Prima o dopo doveva succedere: o Trump ha scherzato in campagna elettorale prendendo in giro tutti oppure mantiene le promesse di un ripiegamento commerciale a illusoria e nazionalistica difesa della produzione e del lavoro statunitensi. Credo che la scienza economica, la coscienza politica e l’esperienza storica dimostrino ampiamente l’insensatezza di un tale approccio; se la globalizzazione va riformata e corretta non è certo così che si può tentare di farlo, con iniziative unilaterali, bellicose, drastiche e demagogiche. Ammetto che il popolo possa reagire criticamente soffrendo le conseguenze di una globalizzazione spericolata e senza regole, ma alle preoccupazioni popolari non si deve rispondere con misure populiste, vale a dire cavalcando vergognosamente e strumentalmente le ansie della gente. Il confine tra popolarismo e populismo è proprio questo: qualcuno gioca sull’equivoco, ma, come si suol dire, le balle stanno in poco posto.

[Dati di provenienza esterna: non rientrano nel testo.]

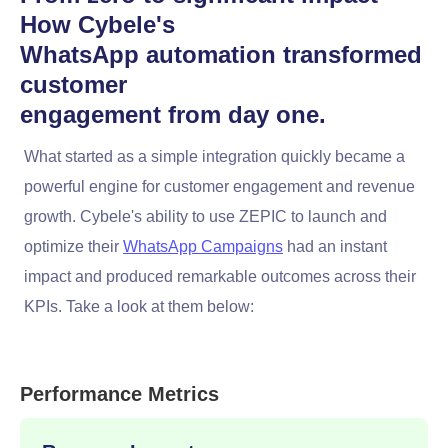
How Cybele's
WhatsApp automation transformed
customer
engagement from day one.
What started as a simple integration quickly became a
powerful engine for customer engagement and revenue
growth. Cybele's ability to use ZEPIC to launch and
optimize their
WhatsApp Campaigns
had an instant
impact and produced remarkable outcomes across their
KPIs. Take a look at them below:
Performance Metrics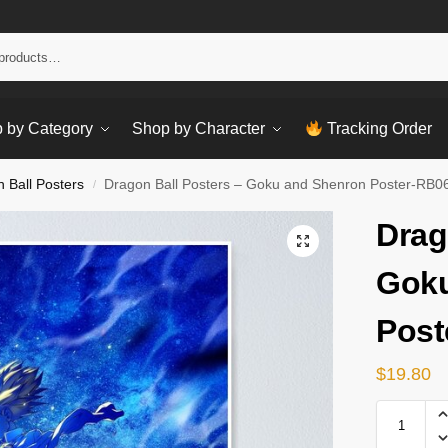
Sear
 by Category
Shop by Character
Tracking Order
 Ball Posters
Dragon Ball Posters – Goku and Shenron Poster-RB0
/
Drag
Goku
Post
$
19.80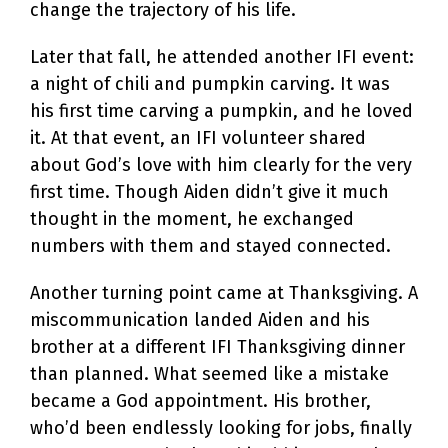
change the trajectory of his life.
Later that fall, he attended another IFI event:
a night of chili and pumpkin carving. It was
his first time carving a pumpkin, and he loved
it. At that event, an IFI volunteer shared
about God’s love with him clearly for the very
first time. Though Aiden didn’t give it much
thought in the moment, he exchanged
numbers with them and stayed connected.
Another turning point came at Thanksgiving. A
miscommunication landed Aiden and his
brother at a different IFI Thanksgiving dinner
than planned. What seemed like a mistake
became a God appointment. His brother,
who’d been endlessly looking for jobs, finally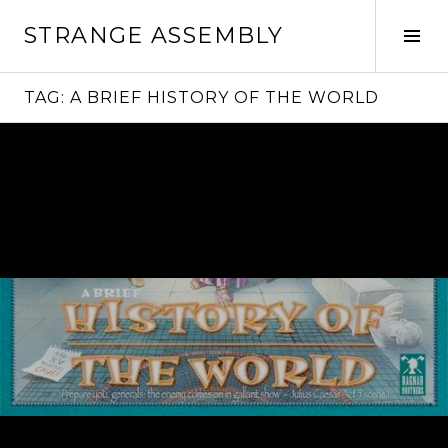
Skip
STRANGE ASSEMBLY
to
Tog
content
Sid
TAG:
A BRIEF HISTORY OF THE WORLD
Continue
reading
→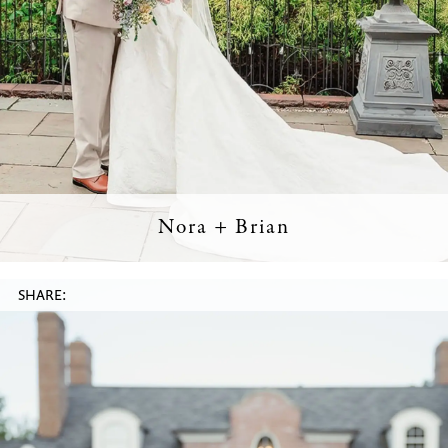
Nora + Brian
SHARE: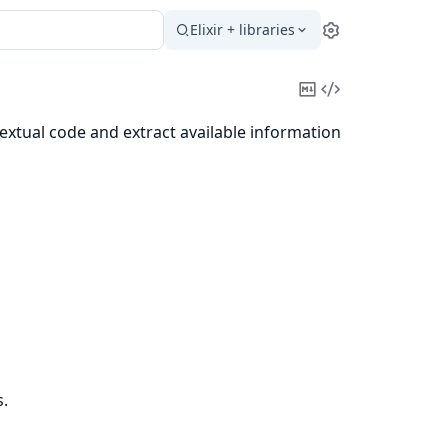
Elixir + libraries
Settings
Copy
View
Markdown
Source
xtual code and extract available information
.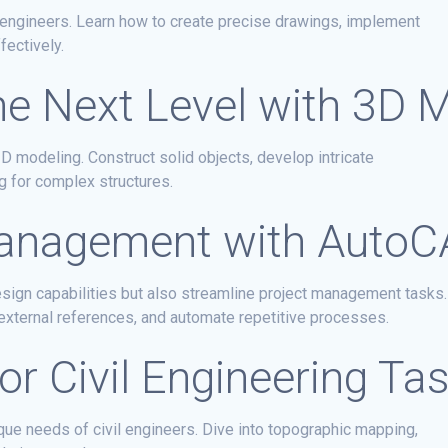
il engineers. Learn how to create precise drawings, implement
fectively.
he Next Level with 3D 
3D modeling. Construct solid objects, develop intricate
g for complex structures.
 Management with Auto
ign capabilities but also streamline project management tasks.
external references, and automate repetitive processes.
or Civil Engineering Ta
que needs of civil engineers. Dive into topographic mapping,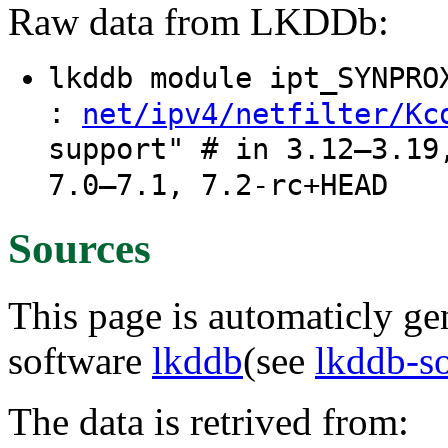
Raw data from LKDDb:
lkddb module ipt_SYNPR
:
net/ipv4/netfilter/Kc
support" # in 3.12–3.19
7.0–7.1, 7.2-rc+HEAD
Sources
This page is automaticly gen
software
lkddb
(see
lkddb-s
The data is retrived from: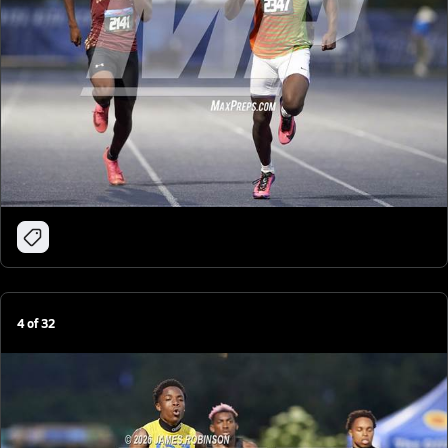
4
of
32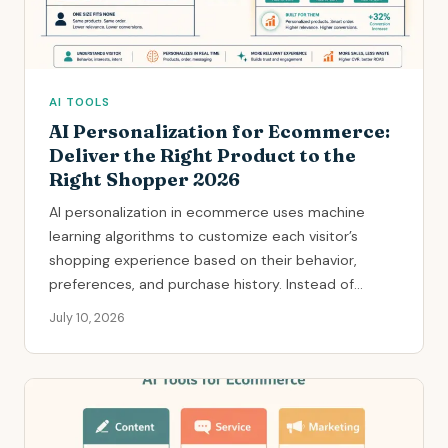
AI TOOLS
AI Personalization for Ecommerce:
Deliver the Right Product to the
Right Shopper 2026
AI personalization in ecommerce uses machine
learning algorithms to customize each visitor’s
shopping experience based on their behavior,
preferences, and purchase history. Instead of...
July 10, 2026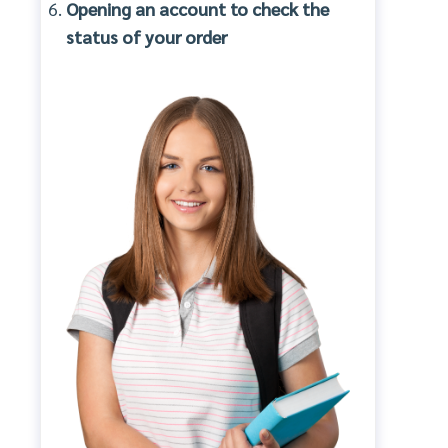
Opening an account to check the
status of your order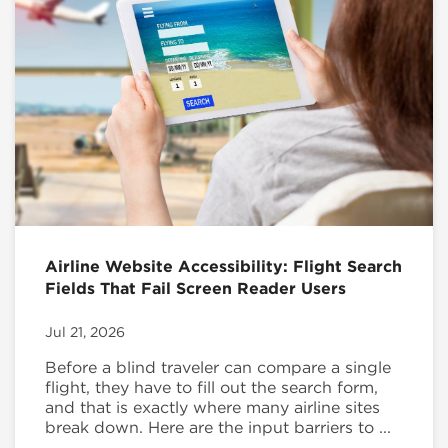
Airline Website Accessibility: Flight Search
Fields That Fail Screen Reader Users
Jul 21, 2026
Before a blind traveler can compare a single
flight, they have to fill out the search form,
and that is exactly where many airline sites
break down. Here are the input barriers to ...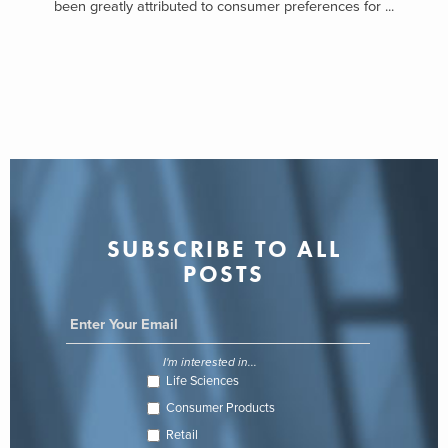
been greatly attributed to consumer preferences for ...
SUBSCRIBE TO ALL
POSTS
I'm interested in...
Life Sciences
Consumer Products
Retail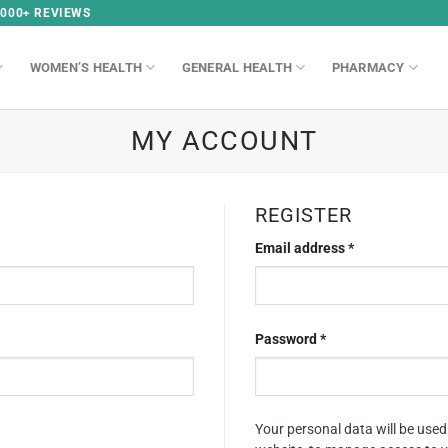
,000+ REVIEWS
WOMEN’S HEALTH
GENERAL HEALTH
PHARMACY
MY ACCOUNT
REGISTER
Email address
*
Password
*
Your personal data will be used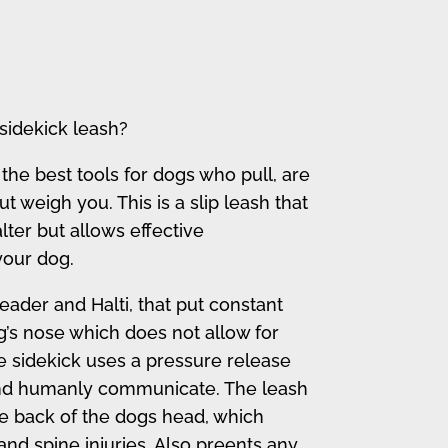
sidekick leash?
 the best tools for dogs who pull, are
ut weigh you. This is a slip leash that
lter but allows effective
our dog.
eader and Halti, that put constant
’s nose which does not allow for
 sidekick uses a pressure release
and humanly communicate. The leash
e back of the dogs head, which
nd spine injuries. Also preents any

L’Europa sta reagendo a livello diplomatico e non è escluso che debba reagire anche a livello commerciale, rispondendo a tono e suonando le proprie campane. Penso e spero che non si arriverà ad aprire una vera e propria guerra dei dazi: sarebbe un clamoroso passo indietro. Da Trump non c’è da aspettarsi niente di buono, nonostante abbia sostenitori, più o meno palesi, anche in Europa ed anche in Italia.

Mi viene spontaneo chiedere: come si comporterebbe in sede europea il trionfatore Matteo Salvini, di fronte all’attacco protezionista americano? Starebbe al gioco trumpiano dell’ognuno guardi in casa propria o si farebbe coinvolgere dal vento liberista europeo? Farebbe coerentemente il populista o guarderebbe pragmaticamente agli assetti commerciali mondiali? Sarà anche questo il banco di prova dei nuovi governanti italiani. Per non parlare di manovre correttive chieste dall’Europa sui conti pubblici italiani. A tale riguardo il prode Salvini ha rassicurato che ridurrà il deficit senza sacrifici, anzi abbassando comunque le tasse. E quindi faccia in fretta il Presidente Mattarella ad affidargli l’incarico: non perdiamo queste miracolose opportunità. Magari Salvini sarà in grado persino di   trovare accordi commerciali con Trump. Si sta cercando la giusta sede per aprire un tavolo di trattativa fra Stati Uniti e Corea del Nord? Ebbene ospitiamoli in Italia: in via Bellerio? Facciamo addirittura a palazzo Chigi, con Salvini a fare gli onori di casa. Meglio di così!